BioMedExperts January 13, 2008Posted by Andre Vellino in CISTI Visualization, Citation, Information retrieval, Recommender, Search, Social networks.
Whatever “social networking site for scientists” means exactly, I’m not sure, but whatever it is, it comes in many flavours. There’s the “Facebook” / “LinkedIn” kind of site like Nature’s with forms, blogs, people with whom to make connections etc. There’s the “Del.icio.ous” / “Connotea”, bookmark-centric kind like Elsevier’s 2collab and there’s the “Google Scholar” type of search-engine, like GoPubMed that has been enhanced with subject-specific capabilities such as MeSH and GeneOntology lexicons to improve relevance and classification. GoPubMed also features the ability to search for authors (e.g. by frequency of publication) and Journal (e.g. by impact factor.)
One of the business analysts at CISTI (Naomi Krym) pointed me to the recent launch of BioMedExperts – a new social networking site for bio-med scientists. It was developed by Collexis (and Dell, which supplied the hardware) and combines large subsets of the functionalities in the above services. You can define your own publishing profile as an author, invite authors to your network, define your academic profile and so forth. Collexis also offers “context sensitive search”, whose search results, like GoPubMed, are driven by biomed ontologies.
What I like most about BioMedExperts is the UI that Collexis has devised to help the user navigate the huge network of authors from a citation network. Here’s what the applet looks like:
The goal of Recommender Systems is sometimes framed as “give me what I want” vs. “give me the tools to explore the space so that I can find what I want”. The Collexis applet does an interesting job of the latter for authors and citations.
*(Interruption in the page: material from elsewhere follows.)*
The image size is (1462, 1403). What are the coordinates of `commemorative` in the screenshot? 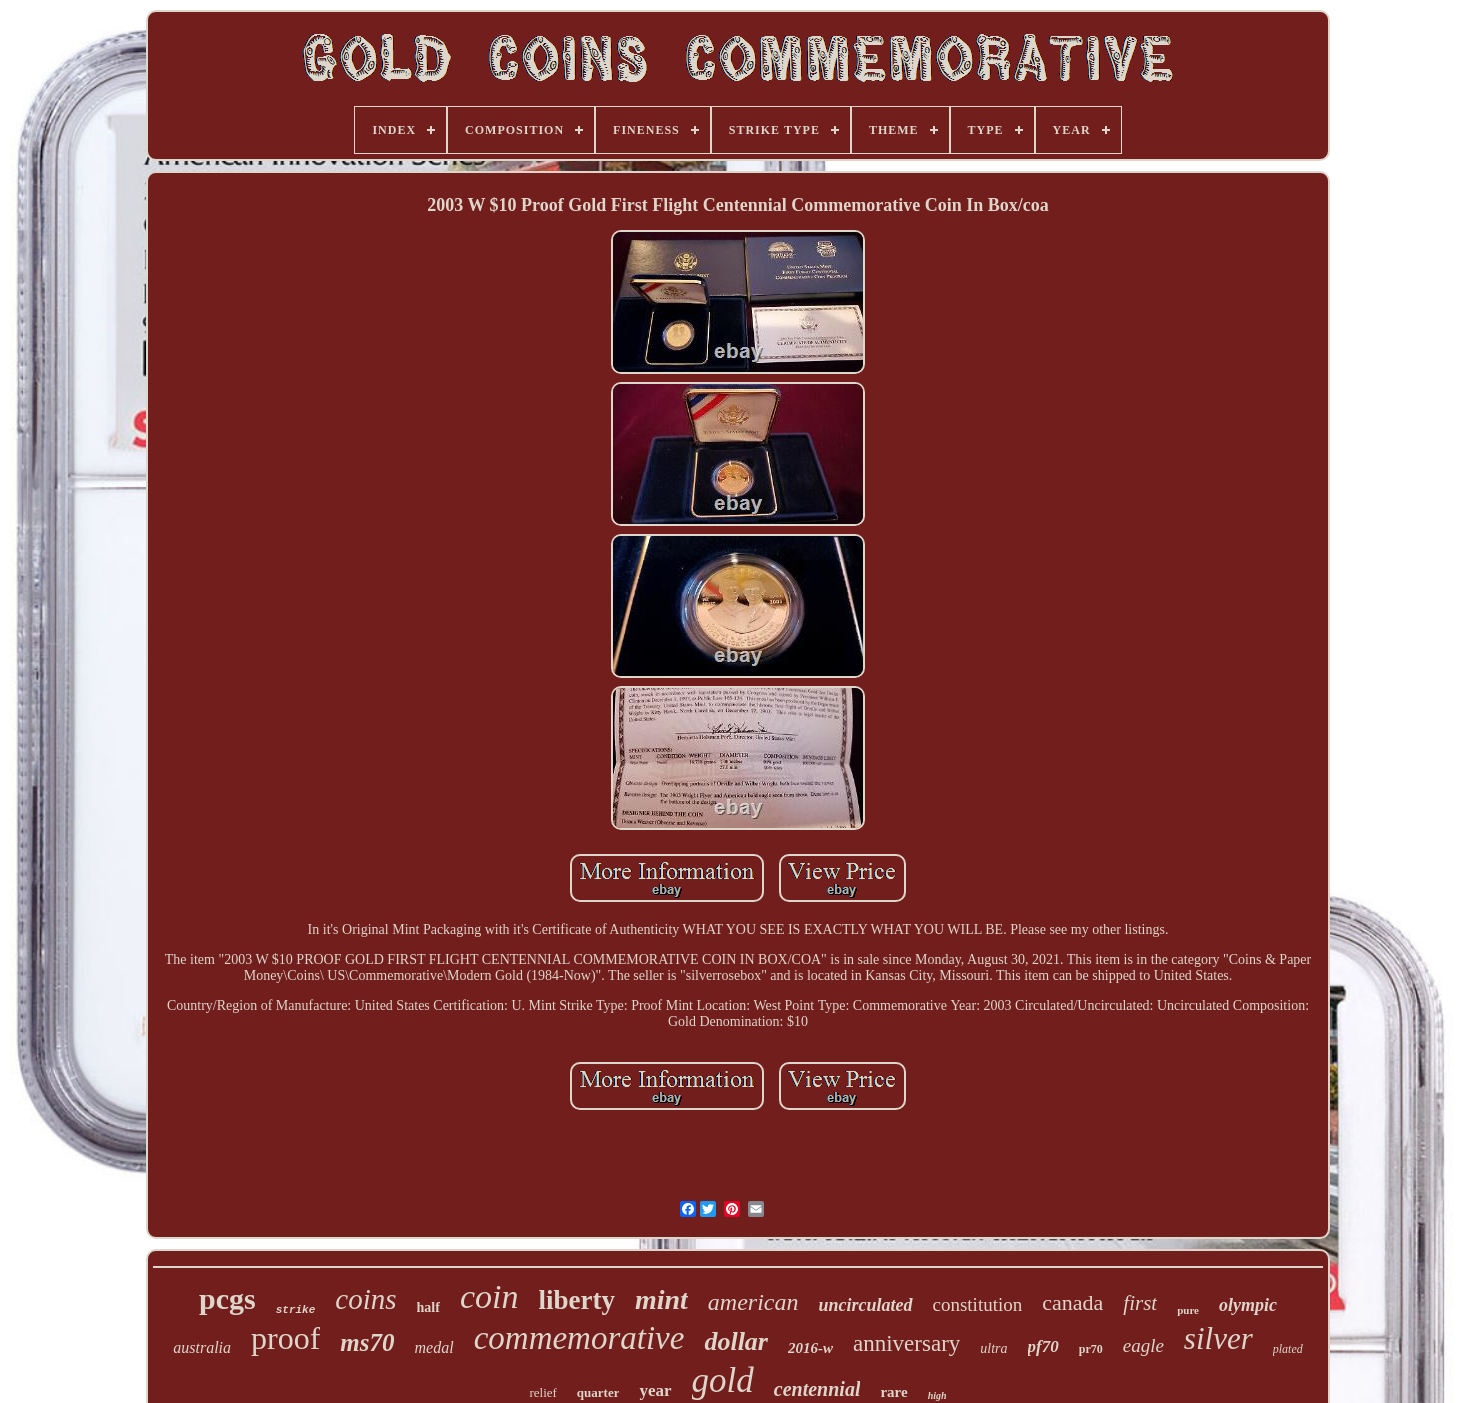 It's located at (579, 1338). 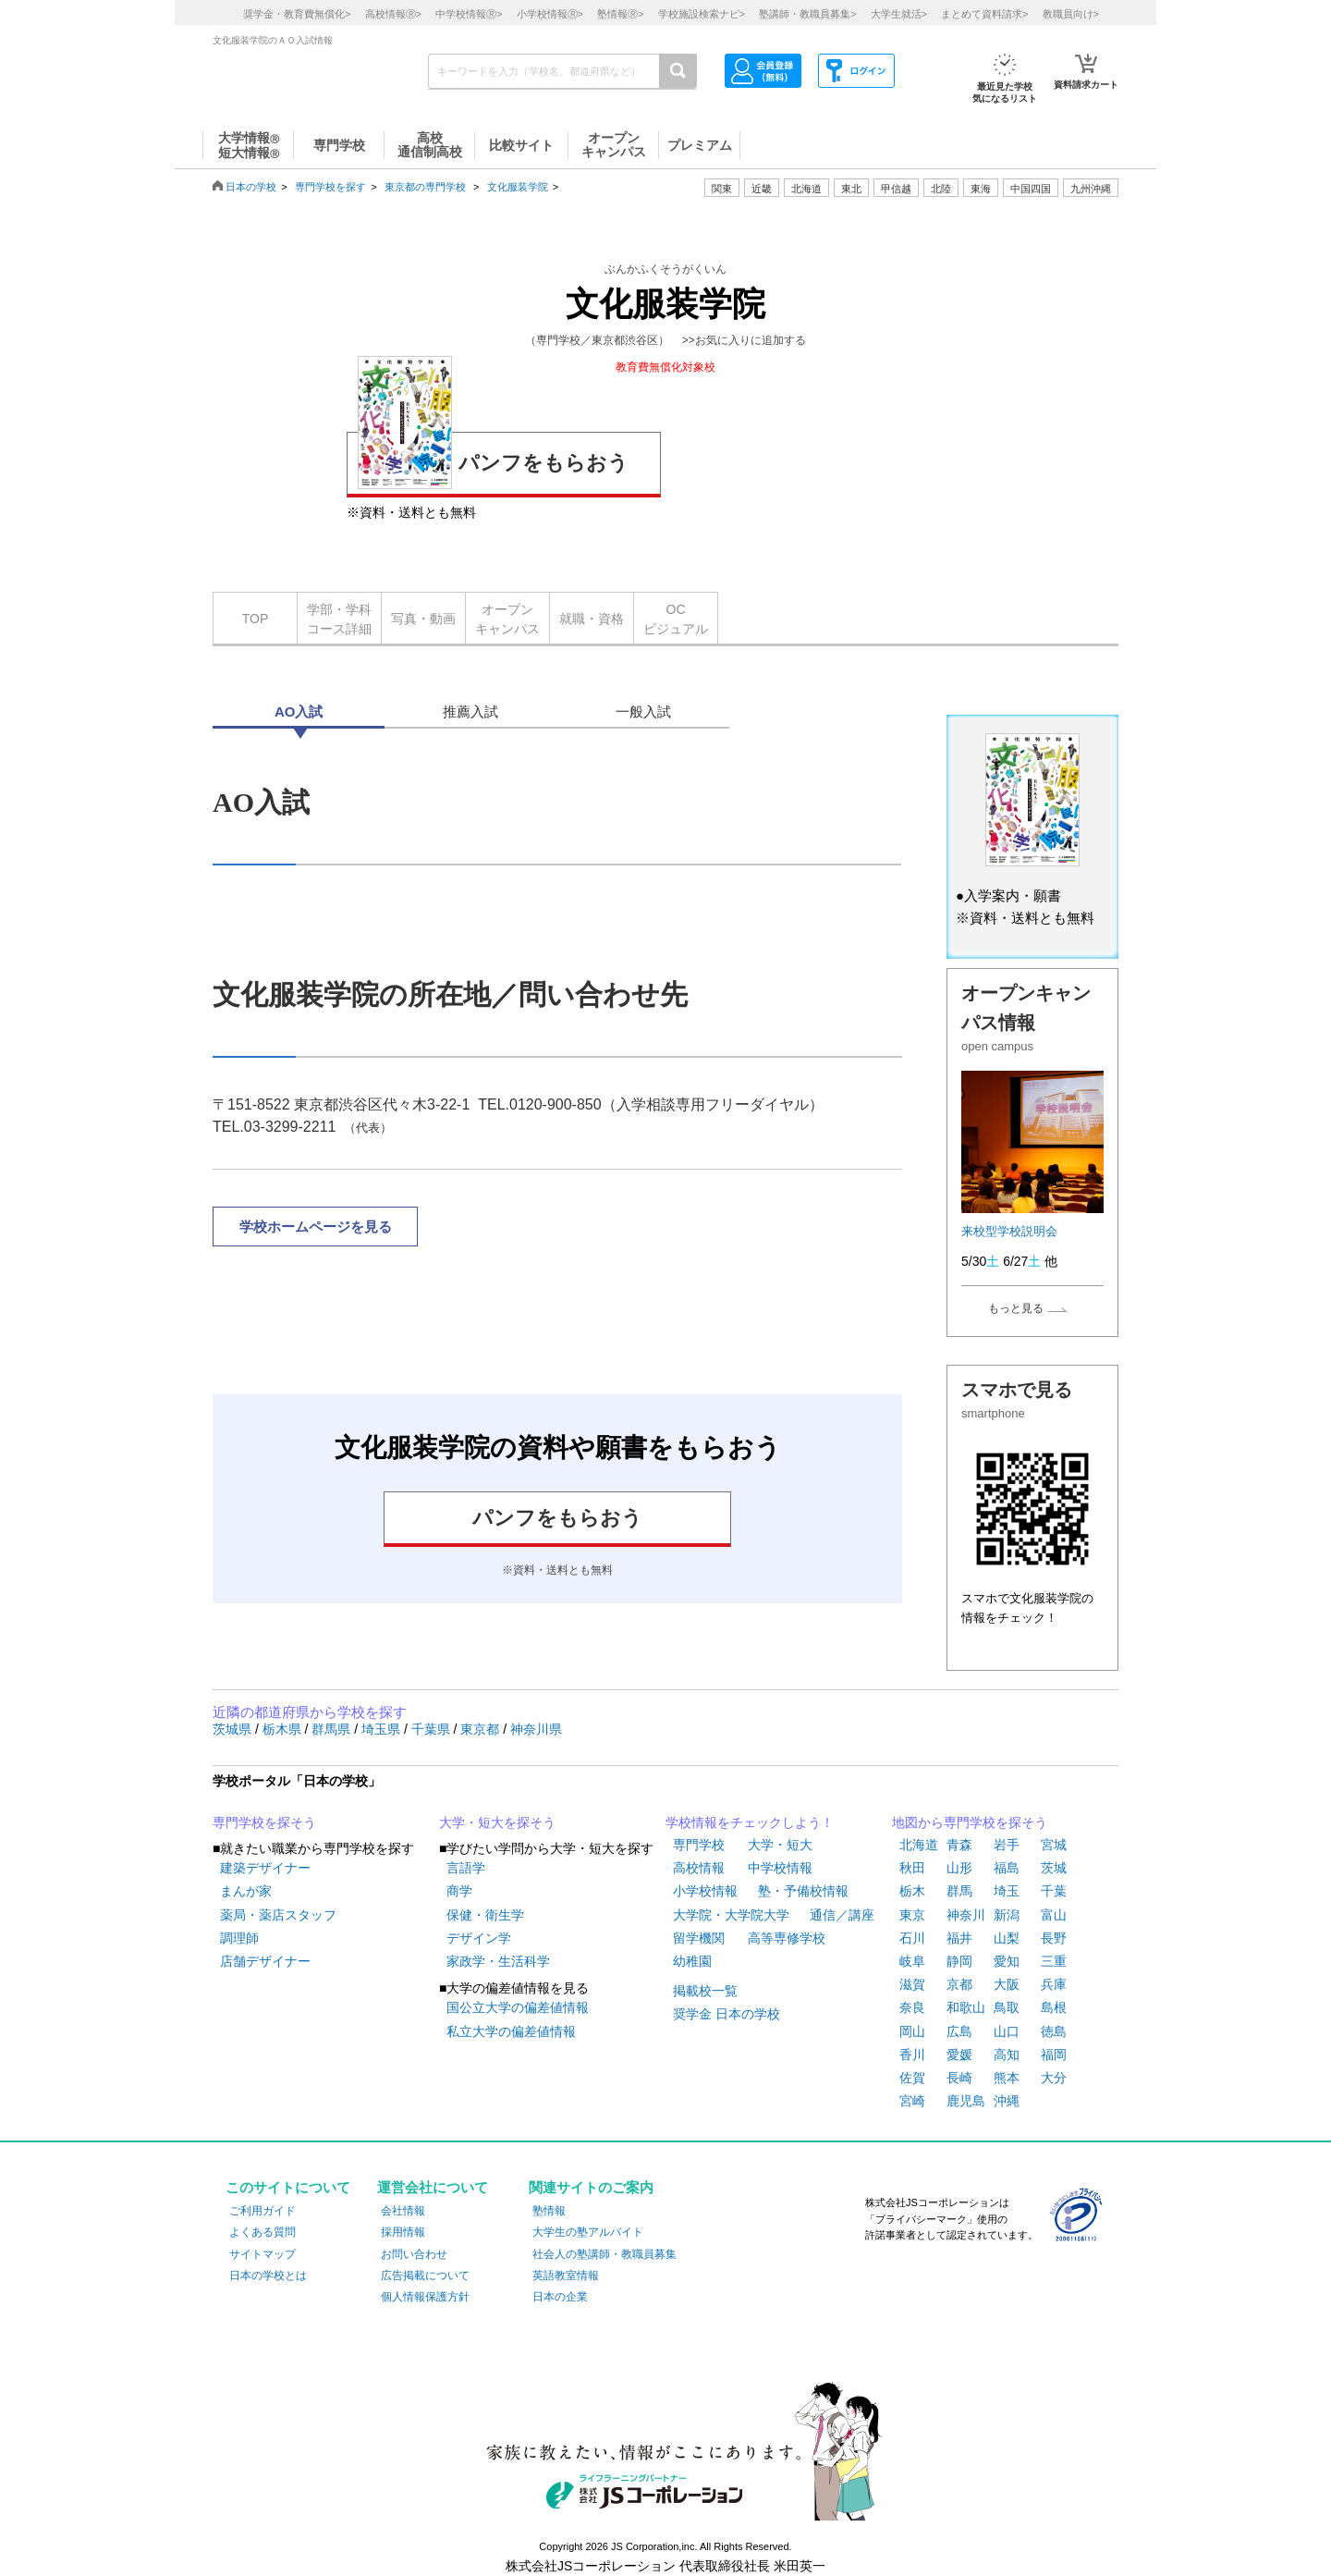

However, using this applet for even a few minutes demonstrates the need for automated tools that also “recommend” (in some generic sense) or at least removes or hides irrelevant information. Without some kind of recommendation capability there’s just too much data to display in such a small area: it needs to be condensed somehow. Given the appropriate controls (e.g. the slider bars at the top of the Collexis applet) a recommender system could show you a range between the Top N recommendations and the “long tail” in the space of possible recommendations.
So what are the “appropriate contols” for a recommender? Well, it depends on the space of objects being recommended and the recommender algorithm(s). For authors, for example, one of the slider bars could be the weighting given to the text-content similarity of other authors’ articles. Another slider bar could control the display by the similarity of authors’ citation patterns.
For recommending articles with collaborative filtering – e.g. from implicit ratings from users’ viewing patterns – a slider control could weight the articles that are most similar by usage (in different time windows) or by users’ explicit ratings (e.g. “innovation” / “information” / “authority”.)
We’re still not quite there yet, but I think that something like Collexis’ applet is a promising interface for navigating recommendations.